- **Task input**:
_ _ _ _

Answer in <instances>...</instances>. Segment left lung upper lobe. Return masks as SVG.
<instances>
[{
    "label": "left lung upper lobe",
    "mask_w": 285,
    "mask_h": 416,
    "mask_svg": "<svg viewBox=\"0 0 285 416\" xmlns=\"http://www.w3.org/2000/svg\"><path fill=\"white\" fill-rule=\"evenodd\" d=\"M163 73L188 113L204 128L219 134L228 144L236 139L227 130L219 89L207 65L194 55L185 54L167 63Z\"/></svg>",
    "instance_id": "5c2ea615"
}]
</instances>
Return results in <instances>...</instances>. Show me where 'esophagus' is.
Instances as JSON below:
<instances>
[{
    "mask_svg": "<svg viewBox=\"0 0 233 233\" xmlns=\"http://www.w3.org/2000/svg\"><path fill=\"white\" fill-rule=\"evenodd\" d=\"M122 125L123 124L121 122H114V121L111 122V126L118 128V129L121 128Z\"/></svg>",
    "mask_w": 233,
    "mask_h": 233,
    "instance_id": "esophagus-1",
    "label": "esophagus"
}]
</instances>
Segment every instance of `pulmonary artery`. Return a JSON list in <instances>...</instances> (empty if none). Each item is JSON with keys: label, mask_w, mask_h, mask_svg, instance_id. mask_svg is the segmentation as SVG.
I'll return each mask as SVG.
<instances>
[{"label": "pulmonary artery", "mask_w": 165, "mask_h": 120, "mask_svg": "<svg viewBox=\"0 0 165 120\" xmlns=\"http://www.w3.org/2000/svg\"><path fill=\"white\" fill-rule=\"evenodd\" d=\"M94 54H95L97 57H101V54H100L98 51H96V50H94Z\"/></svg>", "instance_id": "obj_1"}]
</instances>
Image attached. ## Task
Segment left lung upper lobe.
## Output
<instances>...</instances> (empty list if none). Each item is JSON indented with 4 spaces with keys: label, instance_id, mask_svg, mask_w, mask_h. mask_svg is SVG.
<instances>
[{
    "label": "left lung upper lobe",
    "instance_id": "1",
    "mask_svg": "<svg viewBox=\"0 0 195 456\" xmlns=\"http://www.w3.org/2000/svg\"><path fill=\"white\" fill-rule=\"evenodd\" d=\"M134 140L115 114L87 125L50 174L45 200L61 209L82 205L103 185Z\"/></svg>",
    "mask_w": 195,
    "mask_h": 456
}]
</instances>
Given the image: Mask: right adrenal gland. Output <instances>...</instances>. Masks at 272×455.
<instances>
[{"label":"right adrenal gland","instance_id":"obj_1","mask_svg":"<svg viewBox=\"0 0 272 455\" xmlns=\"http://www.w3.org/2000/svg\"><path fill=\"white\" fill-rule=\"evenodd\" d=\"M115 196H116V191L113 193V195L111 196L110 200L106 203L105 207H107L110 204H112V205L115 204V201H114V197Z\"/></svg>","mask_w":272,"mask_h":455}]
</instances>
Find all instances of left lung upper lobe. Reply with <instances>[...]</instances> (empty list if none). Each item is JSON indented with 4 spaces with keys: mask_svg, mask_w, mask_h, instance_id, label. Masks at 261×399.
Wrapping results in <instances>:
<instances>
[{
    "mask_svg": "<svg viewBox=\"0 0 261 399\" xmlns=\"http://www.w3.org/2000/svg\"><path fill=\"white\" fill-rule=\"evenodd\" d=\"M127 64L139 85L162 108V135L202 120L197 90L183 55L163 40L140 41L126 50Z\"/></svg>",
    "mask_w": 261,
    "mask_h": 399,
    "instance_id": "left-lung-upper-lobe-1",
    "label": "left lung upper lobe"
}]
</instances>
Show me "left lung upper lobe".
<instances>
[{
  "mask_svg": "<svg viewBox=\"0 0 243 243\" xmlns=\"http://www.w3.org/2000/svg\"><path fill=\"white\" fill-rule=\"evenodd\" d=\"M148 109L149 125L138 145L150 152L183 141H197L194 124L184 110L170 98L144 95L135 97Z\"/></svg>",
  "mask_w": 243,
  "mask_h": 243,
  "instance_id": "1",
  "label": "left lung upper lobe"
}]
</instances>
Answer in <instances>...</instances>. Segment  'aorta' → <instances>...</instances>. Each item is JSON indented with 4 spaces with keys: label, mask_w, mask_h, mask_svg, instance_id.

_ _ _ _

- **What is being asked**:
All of the records above are to be printed again exactly as they appear.

- **Written answer**:
Answer in <instances>...</instances>. Segment left lung upper lobe. Return masks as SVG.
<instances>
[{
    "label": "left lung upper lobe",
    "mask_w": 285,
    "mask_h": 416,
    "mask_svg": "<svg viewBox=\"0 0 285 416\" xmlns=\"http://www.w3.org/2000/svg\"><path fill=\"white\" fill-rule=\"evenodd\" d=\"M163 73L188 113L204 128L219 134L228 144L236 139L227 130L219 89L207 65L194 55L185 54L167 63Z\"/></svg>",
    "instance_id": "5c2ea615"
}]
</instances>
Return results in <instances>...</instances>. Show me where 'esophagus' is.
Instances as JSON below:
<instances>
[{
    "mask_svg": "<svg viewBox=\"0 0 233 233\" xmlns=\"http://www.w3.org/2000/svg\"><path fill=\"white\" fill-rule=\"evenodd\" d=\"M122 125L123 124L121 122H114V121L111 122V126L118 128V129L121 128Z\"/></svg>",
    "mask_w": 233,
    "mask_h": 233,
    "instance_id": "esophagus-1",
    "label": "esophagus"
}]
</instances>
Segment every instance of `pulmonary artery`. Return a JSON list in <instances>...</instances> (empty if none). Each item is JSON with keys: label, mask_w, mask_h, mask_svg, instance_id. mask_svg is the segmentation as SVG.
I'll return each mask as SVG.
<instances>
[{"label": "pulmonary artery", "mask_w": 165, "mask_h": 120, "mask_svg": "<svg viewBox=\"0 0 165 120\" xmlns=\"http://www.w3.org/2000/svg\"><path fill=\"white\" fill-rule=\"evenodd\" d=\"M94 54H95L97 57H101V54H100L98 51H96V50H94Z\"/></svg>", "instance_id": "obj_1"}]
</instances>
Image attached. ## Task
Segment left lung upper lobe.
## Output
<instances>...</instances> (empty list if none). Each item is JSON indented with 4 spaces with keys: label, instance_id, mask_svg, mask_w, mask_h. mask_svg is SVG.
<instances>
[{
    "label": "left lung upper lobe",
    "instance_id": "1",
    "mask_svg": "<svg viewBox=\"0 0 195 456\" xmlns=\"http://www.w3.org/2000/svg\"><path fill=\"white\" fill-rule=\"evenodd\" d=\"M134 140L115 114L87 125L50 174L45 200L61 209L82 205L103 185Z\"/></svg>",
    "mask_w": 195,
    "mask_h": 456
}]
</instances>
Given the image: Mask: right adrenal gland. Output <instances>...</instances>. Masks at 272×455.
<instances>
[{"label":"right adrenal gland","instance_id":"obj_1","mask_svg":"<svg viewBox=\"0 0 272 455\" xmlns=\"http://www.w3.org/2000/svg\"><path fill=\"white\" fill-rule=\"evenodd\" d=\"M115 196H116V191L113 193V195L111 196L110 200L106 203L105 207H107L110 204H112V205L115 204V201H114V197Z\"/></svg>","mask_w":272,"mask_h":455}]
</instances>
Find all instances of left lung upper lobe. Reply with <instances>[...]</instances> (empty list if none). Each item is JSON indented with 4 spaces with keys: mask_svg, mask_w, mask_h, instance_id, label. Masks at 261×399.
Wrapping results in <instances>:
<instances>
[{
    "mask_svg": "<svg viewBox=\"0 0 261 399\" xmlns=\"http://www.w3.org/2000/svg\"><path fill=\"white\" fill-rule=\"evenodd\" d=\"M127 64L139 85L162 108V135L202 120L197 90L183 55L163 40L140 41L126 50Z\"/></svg>",
    "mask_w": 261,
    "mask_h": 399,
    "instance_id": "left-lung-upper-lobe-1",
    "label": "left lung upper lobe"
}]
</instances>
Show me "left lung upper lobe".
<instances>
[{
  "mask_svg": "<svg viewBox=\"0 0 243 243\" xmlns=\"http://www.w3.org/2000/svg\"><path fill=\"white\" fill-rule=\"evenodd\" d=\"M148 109L149 125L138 145L150 152L183 141H197L194 124L184 110L170 98L144 95L135 97Z\"/></svg>",
  "mask_w": 243,
  "mask_h": 243,
  "instance_id": "1",
  "label": "left lung upper lobe"
}]
</instances>
Answer in <instances>...</instances>. Segment  'aorta' → <instances>...</instances>. Each item is JSON indented with 4 spaces with keys: label, mask_w, mask_h, mask_svg, instance_id.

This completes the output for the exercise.